I understand peoples hesitancy for participation, as I've lived through the repeated crowd-source to enshitification process that the internet promised and then squandered. The only two crowd-sourced websites that I see as having followed through with that promise are Wikipedia (not-for-profit model), and IMDB (for-profit model). The goal of this project, if it is successful, is to follow that pattern (maybe 501c3, maybe B Corp, etc.). I just wanted to build something good for golf. Unlike most golf sites that I see as mostly extractive (e.g. aggregators like Golf Now), or mostly marketing (various ranking sites). Finally, I want to make sure the data is available for the public clubs, especially less fancy clubs, to use at effectively no cost (especially the user-created printable yardage books). The reason why I started my blog was a way to demonstrate to people that I strongly care about golf culture in general, and I that have no intention of trying to capture the value that people who participate bring to the database. I hope people see that signaling as a sign their participation will be valued and not be squandered years down the road.
Listing a course under five or seven names may be accurate, but it is often misleading as well, and in the end, pretty unhelpful. For example if you were to look at a listing of courses by Tom Fazio and found his consulting work at Bel Air . . . yes, he did work there, but no, there is nothing of Tom Fazio's work in the course as it exists today.
Likewise, who built / shaped what can be very misleading, especially when presented by someone who shaped a handful of tees at course x and make it sound like they were the main guy. I am not sure all of that really belongs on an architecture database . . . especially not if it isn't confirmed by the club or by the designer(s). Where it certainly DOES belong is in the club's own histories, but most of them are very poor in that capacity, because they are written by people who don't understand the process.
Yes, I fully agree. I have tried to make significant strides on improving this. I have created categories: 'primary architect', 'redesign', 'restoration', 'renovation', 'expansion', 'modernization', 'modification', 'hole changes', 'green work', 'bunker work', 'small changes', 'past work'. This qualifiers now show up on the list of courses that an architect has worked on. I could easily expand this list as well. There is also a discussion page, where conflicting views can be discussed so that people don't just go back and forth deleting each other's entries. It's a work in process.
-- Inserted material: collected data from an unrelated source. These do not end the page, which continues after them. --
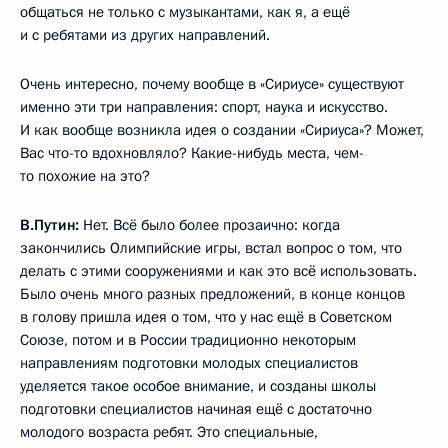
общаться не только с музыкантами, как я, а ещё
и с ребятами из других направлений.
Очень интересно, почему вообще в «Сириусе» существуют
именно эти три направления: спорт, наука и искусство.
И как вообще возникла идея о создании «Сириуса»? Может,
Вас что-то вдохновляло? Какие-нибудь места, чем-
то похожие на это?
В.Путин:
Нет. Всё было более прозаично: когда
закончились Олимпийские игры, встал вопрос о том, что
делать с этими сооружениями и как это всё использовать.
Было очень много разных предложений, в конце концов
в голову пришла идея о том, что у нас ещё в Советском
Союзе, потом и в России традиционно некоторым
направлениям подготовки молодых специалистов
уделяется такое особое внимание, и созданы школы
подготовки специалистов начиная ещё с достаточно
молодого возраста ребят. Это специальные,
The reason why the current listing are vague is that, I was generously gifted a very large database that someone had collected over the years, and there was no distinctions given. Whenever I add course summaries, I try to look into the course history and update the lists to best fit the work that was done, but I am not capable of doing that for thousands of courses, but it's a simple three-click process to make changes, and I'm
incredibly appreciative when people do. So
thank you, as I know some people here have done exactly that.
Your most important goal should be not to add to the bad information.
Eventually, I want to have a required citation process similar to Wikipedia. That seems prohibitively egregious right now considering I'm the one doing the lion's share of updates. If the site grows to any notable size, it would be trivial to allow verified club or architectural firm accounts to review any changes made before those changes go live. There is dichotomy in users for websites of this type: contributors and consumers. You can watch the enshitification process work as sites stop catering to contributors, and start catering to consumers. Right now, I can't cater to people consuming content because the site is currently being built, so there's going to be incomplete and incorrect information. As I care about the long term goodness of the site, even if someone offered to invest to hire people to do that for me, I'd turn them down. The only way to prevent the process that has ruined most networks is to bootstrap, slowly and on a shoe string budget, and have a revenue model that isn't based on interaction and eyeballs.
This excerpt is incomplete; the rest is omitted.